For recording, the Voicemeeter Virtual output (Recording device) will deliver 8 channels only on WIN XP (after Vista, there is a limitation on recording device for stereo only - apparently)

so to record 5.1 audio, you have 2 possibilities:

  • To use the integrated Recorder in Voicemeeter Banana Version (able to record up to 8 channel audio files)
  • or to use an ASIO Audio application. Voicemeeter virtual output offers also an ASIO interface with the effective 8 channels… and then any ASIO DAW will be able to get the multichannel signal there.

Thanks, Vincent.

I understand you strongly prefer a donation for Banana, is that so?

Audacity as shipped does not support ASIO as you know, but can you employ “Hi-Fi CABLE & ASIO Bridge” in standard VoiceMeeter to let Audacity see the ASIO 8-channel recording stream?


Gale

well, no, i just explained technical constraint: audio recording device are limited to stereo (2 channels) since VISTA. So, if you are not under Windows XP, you have today 2 ways to record 5.1 or 7.1 audio coming from Game, DVD or others…

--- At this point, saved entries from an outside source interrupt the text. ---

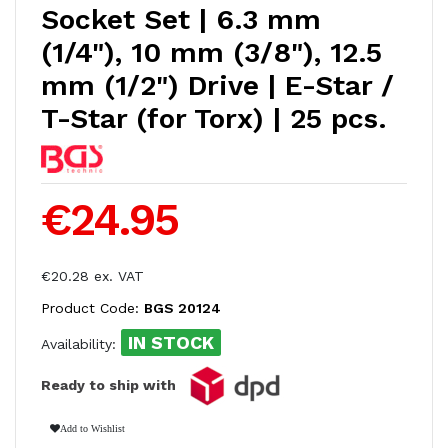
Socket Set | 6.3 mm
(1/4"), 10 mm (3/8"), 12.5
mm (1/2") Drive | E-Star /
T-Star (for Torx) | 25 pcs.
€24.95
€20.28 ex. VAT
Product Code:
BGS 20124
IN STOCK
Availability:
Ready to ship with
Add to Wishlist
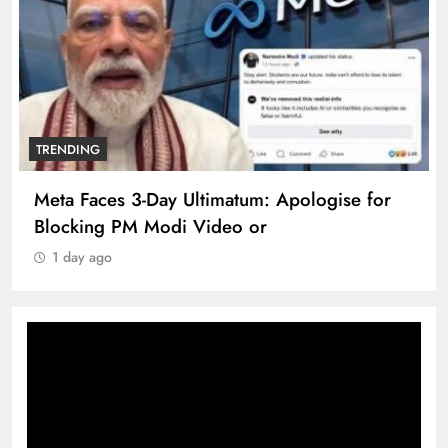
TRENDING
Meta Faces 3-Day Ultimatum: Apologise for
Blocking PM Modi Video or
1 day ago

  • Using Voicemeeter Banana integrated recorder.
  • Connect an ASIO DAW to Voicemeeter (or Banana) to record upto 8 channels

My question there was just if the second option (ASIO DAW) was ruled out for Audacity, even with ASIO Bridge. You seem to say yes.

I had not heard of that limitation in Vista and later, so I am not really clear about it. Is the limitation that DirectSound lost multi-channel recording under Vista, but WASAPI and ASIO still suport it? This post suggests WASAPI can record surround sound playback, but I don’t know if this is possible in Audacity given its playback is stereo only.